Performance-decline curve analysis of vertical and horizontal wells in anisotropic and naturally fractured reservoirs.
Abstract
The research also introduces some novel approaches to estimating, from field production data, the simulation reservoir properties such as oil-water and gas-oil relative permeability relationships, PVT properties, and capillary pressure in the absence of laboratory measurements. Semi-analytical two-phase analytic equations are also developed that approximate the two phase flow in solution gas reservoirs for use as a "quick-look" tool to validate simulation model design by comparing expected and actual simulation output.
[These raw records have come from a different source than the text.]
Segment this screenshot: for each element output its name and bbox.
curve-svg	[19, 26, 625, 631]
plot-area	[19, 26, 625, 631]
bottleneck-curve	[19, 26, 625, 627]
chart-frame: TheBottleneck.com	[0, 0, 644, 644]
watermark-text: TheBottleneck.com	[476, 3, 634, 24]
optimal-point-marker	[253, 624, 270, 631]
This research extends previously developed dimensionless decline type curve concepts and techniques to more general cases of varying reservoir shapes, well locations and anisotropic permeability conditions. Previous methods utilized only conditions of centrally located wells in radial reservoirs. These generalized decline curves are then modified for use with horizontal wells by incorporation of the equivalent well bore radius concept into the decline curve construction and display. Finally, the production rate decline characteristics of fractured reservoirs intersected by horizontal wells are studied through simulation experiments. Tables and graphs are produced that help classify each of four different fracture types through characteristic oil rate (q) vs. tune decline patterns, Deltaq/q vs. qcum/q, q vs. (tp + Deltat)/Deltat plots, and various derivatives such as rate-time, cumulative-time, Deltaq/q-time and Deltaq-time plots. Pressure data is purposely ignored in an effort to utilize only data that would be typically available to the practicing engineer. Extensive simulation experiments then demonstrate the effects of horizontal permeability anisotropy on well performance. The experiments confirmed the hypothesis that unless the reservoir is extremely large in comparison to the length of the horizontal well, deviation from permeability isotropy in the principal x and y directions will yield results that deviate from that predicted by commonly accepted traditional geometric mean averaging. The research shows that as the contrast in x and y permeability increases, while maintaining a constant geometric mean horizontal permeability, the simulated horizontal flow rates deviate increasingly from one another. This deviation does not occur when simulating vertical wells. Graphical relationships showing the effect of permeability anisotropy as a function of dimensionless well length, grid block spacing etc. are presented.